▶ **Problem**
Reproduce only the lines of the material below that start at the line containing "Exchange / Replacement" and stop at the line containing "measurement.". Keep both end lines.

▶ **Available data**

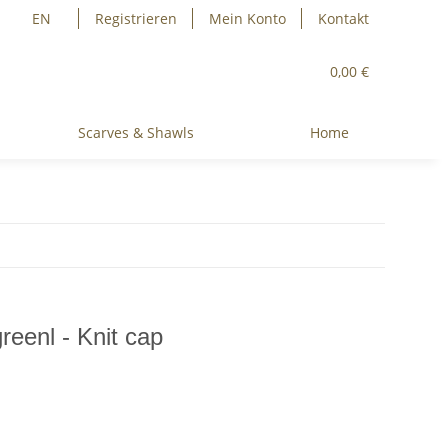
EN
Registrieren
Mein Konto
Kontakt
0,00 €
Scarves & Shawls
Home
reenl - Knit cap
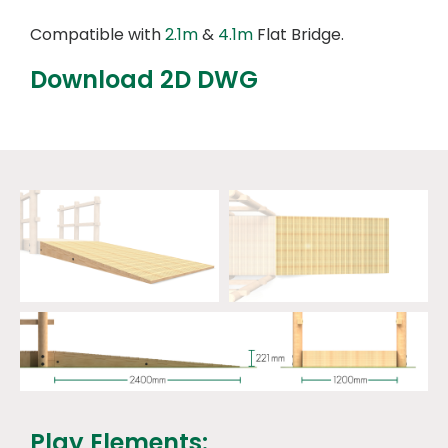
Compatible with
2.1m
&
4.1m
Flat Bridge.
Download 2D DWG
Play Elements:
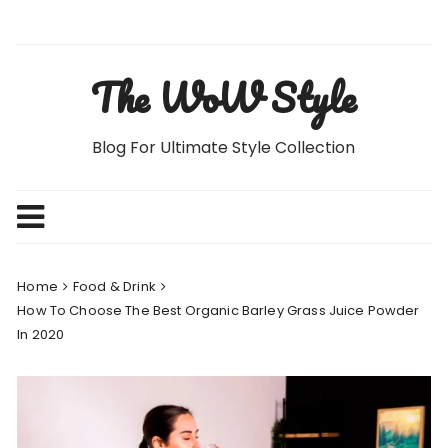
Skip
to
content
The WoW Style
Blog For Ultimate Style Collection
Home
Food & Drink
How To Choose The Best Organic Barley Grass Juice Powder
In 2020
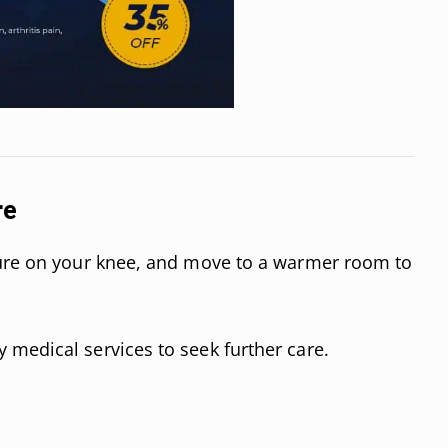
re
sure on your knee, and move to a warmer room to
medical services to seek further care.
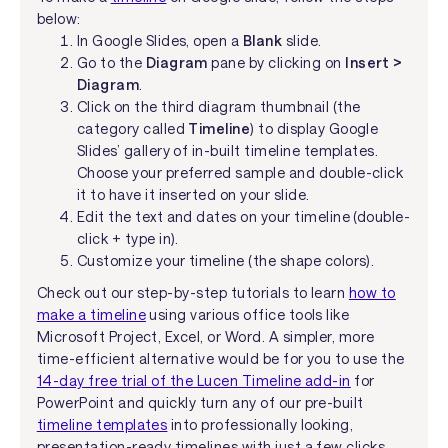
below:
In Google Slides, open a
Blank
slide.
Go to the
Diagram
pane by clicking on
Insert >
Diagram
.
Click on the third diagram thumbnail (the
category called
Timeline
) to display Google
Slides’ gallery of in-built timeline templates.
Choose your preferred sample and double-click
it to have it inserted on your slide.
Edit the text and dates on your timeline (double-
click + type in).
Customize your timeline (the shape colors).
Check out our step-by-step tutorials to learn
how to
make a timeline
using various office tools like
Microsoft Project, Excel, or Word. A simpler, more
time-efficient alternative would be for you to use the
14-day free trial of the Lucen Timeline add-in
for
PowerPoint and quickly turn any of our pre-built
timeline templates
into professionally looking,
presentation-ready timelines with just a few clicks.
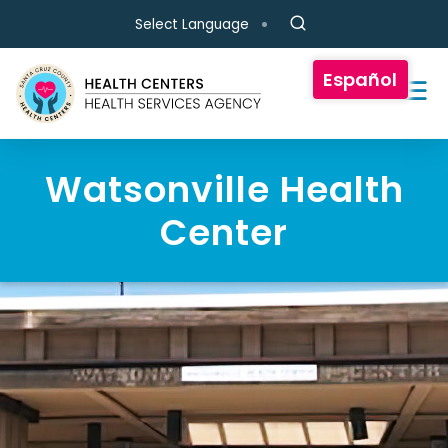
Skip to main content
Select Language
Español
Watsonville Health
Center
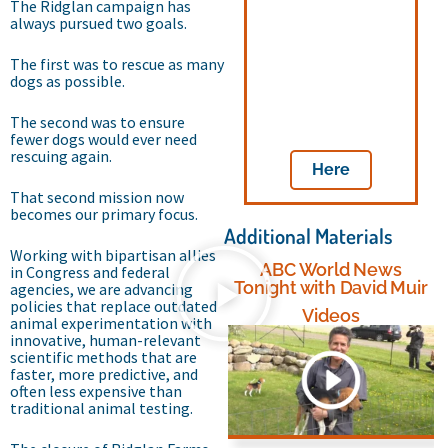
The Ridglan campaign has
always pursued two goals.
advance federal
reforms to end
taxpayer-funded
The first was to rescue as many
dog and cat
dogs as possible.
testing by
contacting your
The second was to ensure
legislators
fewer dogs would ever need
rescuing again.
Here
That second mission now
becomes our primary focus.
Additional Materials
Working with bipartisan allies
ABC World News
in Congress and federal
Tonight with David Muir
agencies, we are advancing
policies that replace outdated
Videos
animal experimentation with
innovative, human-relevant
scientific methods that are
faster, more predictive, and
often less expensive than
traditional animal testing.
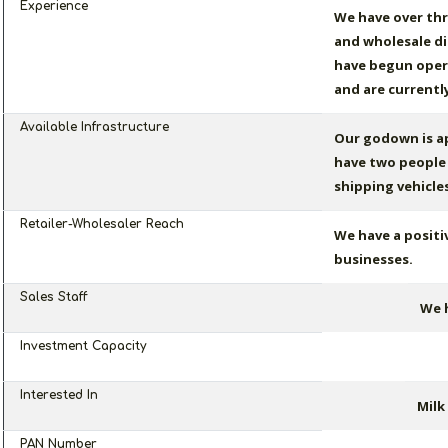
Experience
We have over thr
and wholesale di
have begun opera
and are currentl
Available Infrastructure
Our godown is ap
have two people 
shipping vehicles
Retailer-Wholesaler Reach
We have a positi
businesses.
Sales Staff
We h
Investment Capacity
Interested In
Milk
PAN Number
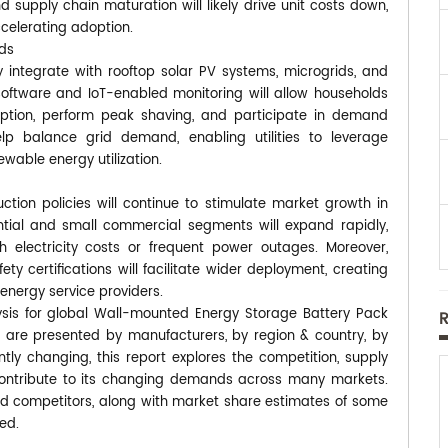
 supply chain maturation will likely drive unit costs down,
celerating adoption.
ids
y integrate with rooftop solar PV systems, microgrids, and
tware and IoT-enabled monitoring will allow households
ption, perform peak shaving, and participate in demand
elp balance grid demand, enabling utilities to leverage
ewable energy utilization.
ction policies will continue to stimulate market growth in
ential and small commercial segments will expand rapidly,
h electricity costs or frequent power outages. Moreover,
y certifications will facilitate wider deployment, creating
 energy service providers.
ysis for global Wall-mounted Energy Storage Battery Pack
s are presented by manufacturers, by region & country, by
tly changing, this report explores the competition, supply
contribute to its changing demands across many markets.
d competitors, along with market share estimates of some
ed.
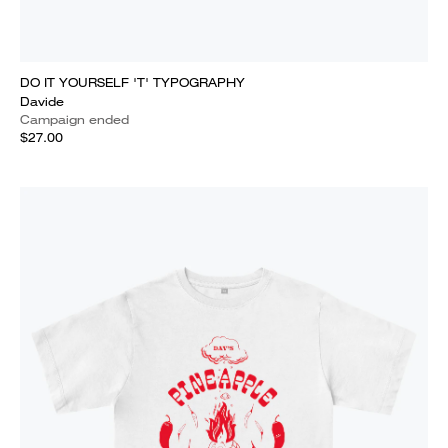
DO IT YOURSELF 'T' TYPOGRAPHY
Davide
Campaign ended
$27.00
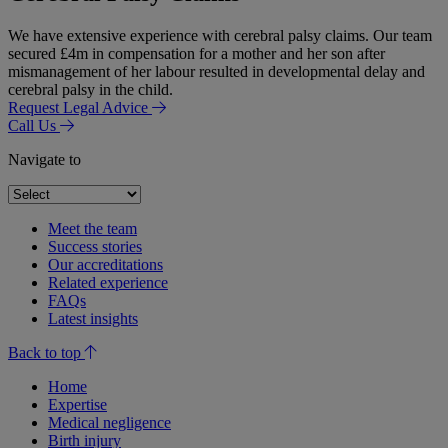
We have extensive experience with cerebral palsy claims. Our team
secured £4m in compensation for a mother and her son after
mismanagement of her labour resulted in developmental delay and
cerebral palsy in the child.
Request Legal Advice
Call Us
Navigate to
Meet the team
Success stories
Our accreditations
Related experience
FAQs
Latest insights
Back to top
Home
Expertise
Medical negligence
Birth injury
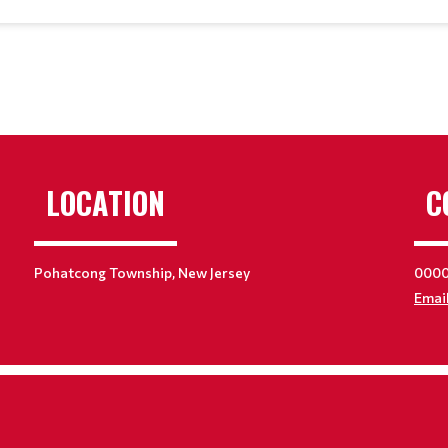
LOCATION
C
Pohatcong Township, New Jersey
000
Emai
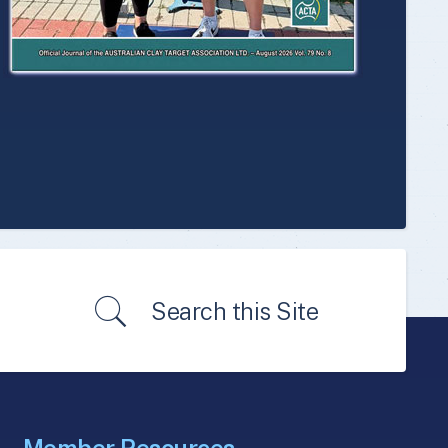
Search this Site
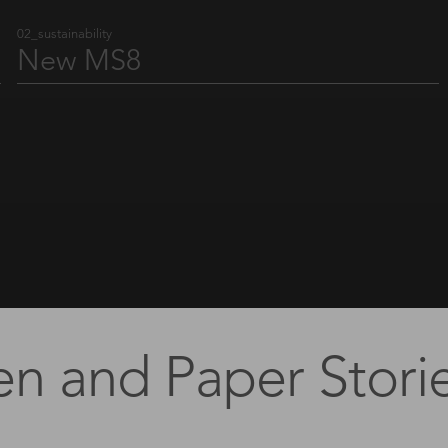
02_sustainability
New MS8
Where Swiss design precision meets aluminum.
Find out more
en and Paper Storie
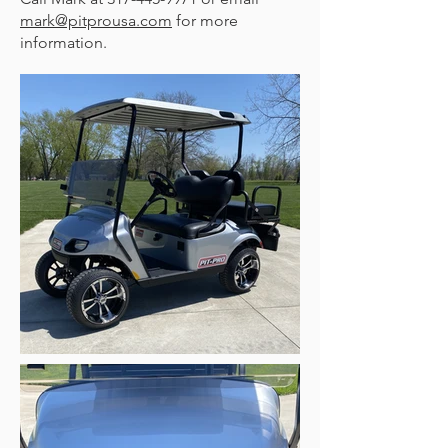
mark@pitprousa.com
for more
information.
* * *
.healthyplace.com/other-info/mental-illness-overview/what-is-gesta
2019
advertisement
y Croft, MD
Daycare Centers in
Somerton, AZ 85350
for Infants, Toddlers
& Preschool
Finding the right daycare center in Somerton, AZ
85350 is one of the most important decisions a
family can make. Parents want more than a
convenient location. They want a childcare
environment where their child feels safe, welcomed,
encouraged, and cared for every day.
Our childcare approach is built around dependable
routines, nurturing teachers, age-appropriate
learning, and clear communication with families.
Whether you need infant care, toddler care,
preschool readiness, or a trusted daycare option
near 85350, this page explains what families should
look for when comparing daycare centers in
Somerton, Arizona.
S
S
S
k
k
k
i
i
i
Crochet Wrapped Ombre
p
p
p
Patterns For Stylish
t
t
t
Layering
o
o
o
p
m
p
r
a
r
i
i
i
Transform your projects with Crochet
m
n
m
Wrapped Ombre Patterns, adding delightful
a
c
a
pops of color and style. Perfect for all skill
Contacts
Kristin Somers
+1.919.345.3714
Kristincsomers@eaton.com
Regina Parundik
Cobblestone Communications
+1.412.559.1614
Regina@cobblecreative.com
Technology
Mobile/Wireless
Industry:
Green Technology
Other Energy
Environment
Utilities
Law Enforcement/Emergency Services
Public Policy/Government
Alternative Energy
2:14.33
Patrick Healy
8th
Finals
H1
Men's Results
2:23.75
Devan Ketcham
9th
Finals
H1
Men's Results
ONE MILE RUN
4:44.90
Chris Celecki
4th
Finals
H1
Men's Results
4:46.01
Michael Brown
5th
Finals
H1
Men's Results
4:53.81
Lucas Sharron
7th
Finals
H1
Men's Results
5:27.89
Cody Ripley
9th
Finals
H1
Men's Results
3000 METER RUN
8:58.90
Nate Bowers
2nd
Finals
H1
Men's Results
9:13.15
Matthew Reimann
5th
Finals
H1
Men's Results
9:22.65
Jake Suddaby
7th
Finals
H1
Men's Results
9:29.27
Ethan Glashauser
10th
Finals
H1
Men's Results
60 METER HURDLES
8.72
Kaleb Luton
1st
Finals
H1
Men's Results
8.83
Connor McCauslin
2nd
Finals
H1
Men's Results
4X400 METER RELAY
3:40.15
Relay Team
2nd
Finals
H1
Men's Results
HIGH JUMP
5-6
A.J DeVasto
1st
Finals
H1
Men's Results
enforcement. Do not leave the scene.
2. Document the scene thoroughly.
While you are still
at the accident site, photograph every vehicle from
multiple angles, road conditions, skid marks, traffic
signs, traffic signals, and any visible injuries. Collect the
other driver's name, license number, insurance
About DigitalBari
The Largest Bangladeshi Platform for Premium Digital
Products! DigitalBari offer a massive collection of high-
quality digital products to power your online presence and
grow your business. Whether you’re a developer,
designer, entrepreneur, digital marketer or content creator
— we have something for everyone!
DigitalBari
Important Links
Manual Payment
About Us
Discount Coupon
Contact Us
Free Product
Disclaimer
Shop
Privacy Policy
...
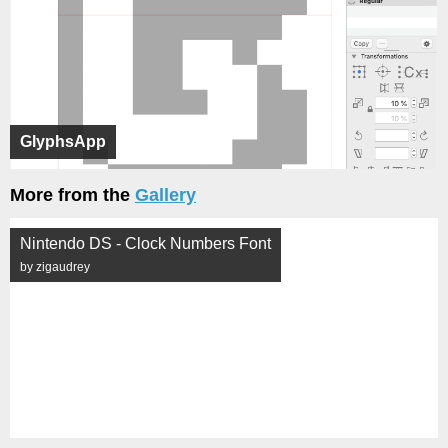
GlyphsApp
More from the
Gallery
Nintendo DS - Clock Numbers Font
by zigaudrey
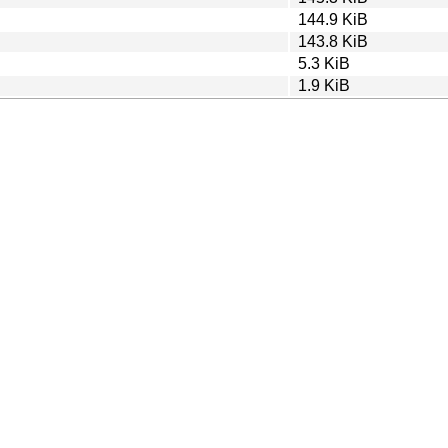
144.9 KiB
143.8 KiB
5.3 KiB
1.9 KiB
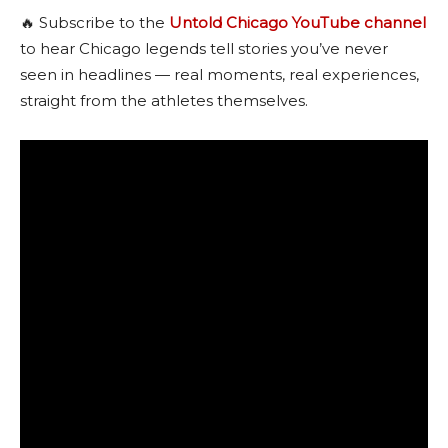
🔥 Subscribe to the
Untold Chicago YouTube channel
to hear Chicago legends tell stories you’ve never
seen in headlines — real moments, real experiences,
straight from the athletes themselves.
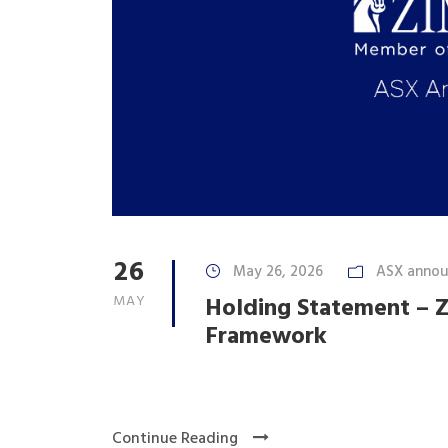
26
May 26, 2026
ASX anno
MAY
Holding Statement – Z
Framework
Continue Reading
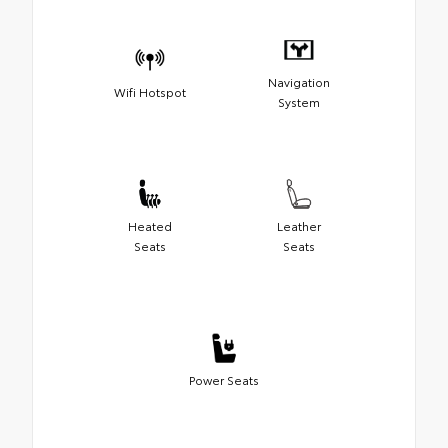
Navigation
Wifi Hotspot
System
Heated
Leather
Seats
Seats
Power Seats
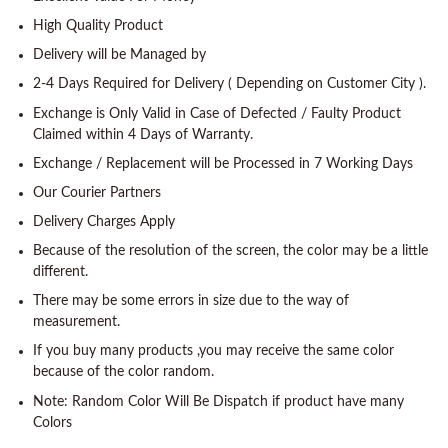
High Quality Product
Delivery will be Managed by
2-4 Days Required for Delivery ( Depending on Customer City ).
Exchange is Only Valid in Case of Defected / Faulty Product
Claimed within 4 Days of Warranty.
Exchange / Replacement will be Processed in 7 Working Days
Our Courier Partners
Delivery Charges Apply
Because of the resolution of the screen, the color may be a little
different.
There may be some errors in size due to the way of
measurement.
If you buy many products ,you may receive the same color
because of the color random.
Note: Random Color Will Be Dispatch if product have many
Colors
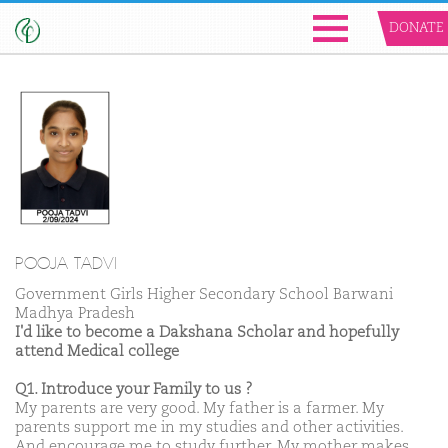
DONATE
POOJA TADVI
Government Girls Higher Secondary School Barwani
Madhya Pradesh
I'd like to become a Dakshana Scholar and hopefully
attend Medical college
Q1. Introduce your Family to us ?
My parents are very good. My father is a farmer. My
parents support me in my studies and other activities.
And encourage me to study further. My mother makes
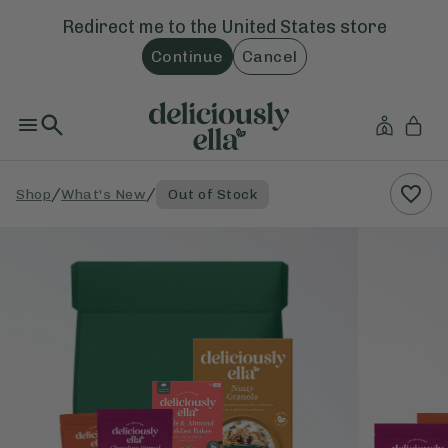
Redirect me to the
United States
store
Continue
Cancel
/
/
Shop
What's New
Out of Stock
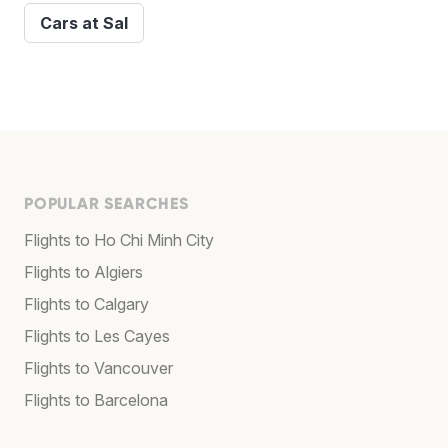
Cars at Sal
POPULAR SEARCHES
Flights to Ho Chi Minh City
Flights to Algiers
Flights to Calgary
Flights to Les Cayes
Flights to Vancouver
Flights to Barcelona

▶ **Exercise answer**
Exchange / Replacement will be Processed in 7 Working Days
Our Courier Partners
Delivery Charges Apply
Because of the resolution of the screen, the color may be a little
different.
There may be some errors in size due to the way of
measurement.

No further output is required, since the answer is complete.